Let's take a look at the contents of the recommend script as shown here:

data("Groceries")

rules <- apriori(Groceries, parameter = list(supp = 0.001, conf = 0.8) recommend <- function(list){

rules.found <- subset(rules, subset = lhs %ain% list & lift > 1.3) as(rhs(rules.found), "list")

}

You will notice some things from the previous recipe. Essentially, this script is loading the dataset and building the rules from it. It is then defining a function called recommend that takes a vector as input and uses it to search the rules for any found matches where the lift is greater than 1.3 and the LHS is the supplied input list. It then converts the RHS of the found rules into a vector and returns.

There are three ways to match using the subset function: Any, All, or Partial. This example uses All (%ain%); however, you could choose a less script-matching criteria such as Any(%in%) or Partial (%pin%).

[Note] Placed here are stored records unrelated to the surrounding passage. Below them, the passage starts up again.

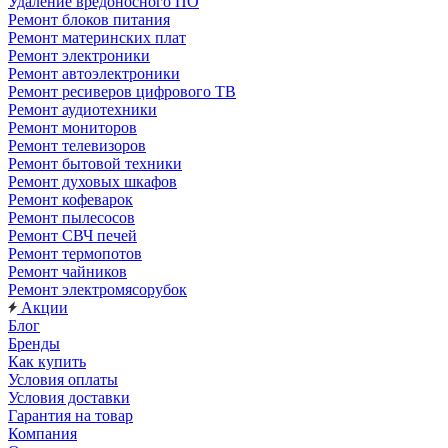
Удаление вредоносного ПО
Ремонт блоков питания
Ремонт материнских плат
Ремонт электроники
Ремонт автоэлектроники
Ремонт ресиверов цифрового ТВ
Ремонт аудиотехники
Ремонт мониторов
Ремонт телевизоров
Ремонт бытовой техники
Ремонт духовых шкафов
Ремонт кофеварок
Ремонт пылесосов
Ремонт СВЧ печей
Ремонт термопотов
Ремонт чайников
Ремонт электромясорубок
Акции
Блог
Бренды
Как купить
Условия оплаты
Условия доставки
Гарантия на товар
Компания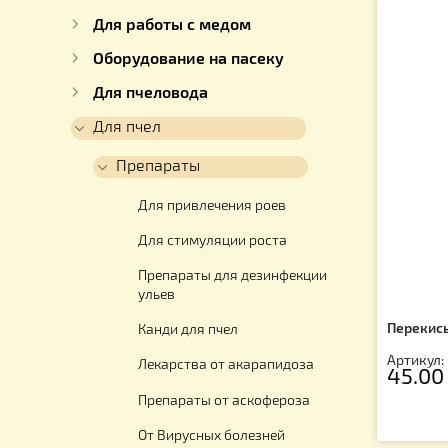
Каталог
Для ульев
Для работы с медом
Оборудование на пасеку
Для пчеловода
Для пчел
Препараты
Для привлечения роев
Для стимуляции роста
Препараты для дезинфекции
ульев
Пе
Канди для пчел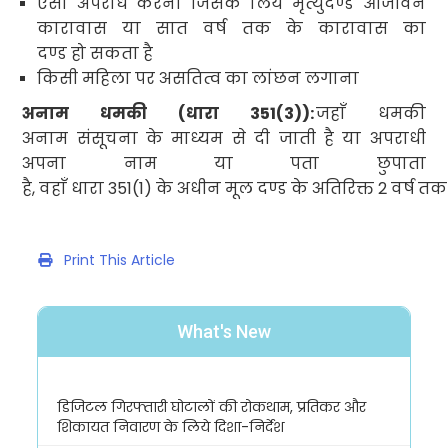
ऐसा अपराध करना जिसके लिये मृत्युदण्ड
आजीवन
कारावास या सात वर्ष तक के कारावास का
दण्ड हो सकता है
किसी महिला पर असतित्व का लांछन लगाना
अनाम धमकी (धारा
351(3)):
जहाँ धमकी
अनाम संसूचना के माध्यम से दी जाती है या अपराधी
अपना नाम या पता छुपाता
है
,
वहाँ धारा
351(1)
के अधीन मूल दण्ड के अतिरिक्त
2
वर्ष तक
Print This Article
What's New
डिजिटल गिरफ्तारी घोटालों की रोकथाम, प्रतिकर और
शिकायत निवारण के लिये दिशा-निर्देश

The net effect is that at the time of Trident function preparation, the library will be loaded, and this function will be defined, making it available for all subsequent calls in the session. All subsequent calls will originate from the execute method and contain the values from tuple.

In this recipe, we overrode the execute method of RFunction. The reason, as stated, is that the standard implementation expects a fixed set of values in the tuple. This becomes more apparent when you compare the implementations. The execute method from RFunction consists of the following code:

JSONArray functionInput = coerceTuple(tuple);

JSONArray result = performFunction(functionInput);

if(result != null)

collector.emit(coerceResponce(result));

Whereas the overridden version consists of the following code:

List<String> items = (List<String>) tuple.get(0);

JSONArray functionInput = new JSONArray();

functionInput.addAll(items);

JSONArray result = performFunction(functionInput);

if(result != null)

collector.emit(coerceResponce(result));

As you can see, the difference is subtle but important. The first instance uses the values of the tuple as the input to the R function. The second instance uses the content of one of the values of the tuple, which is an array itself. In this way, we can support any length of products.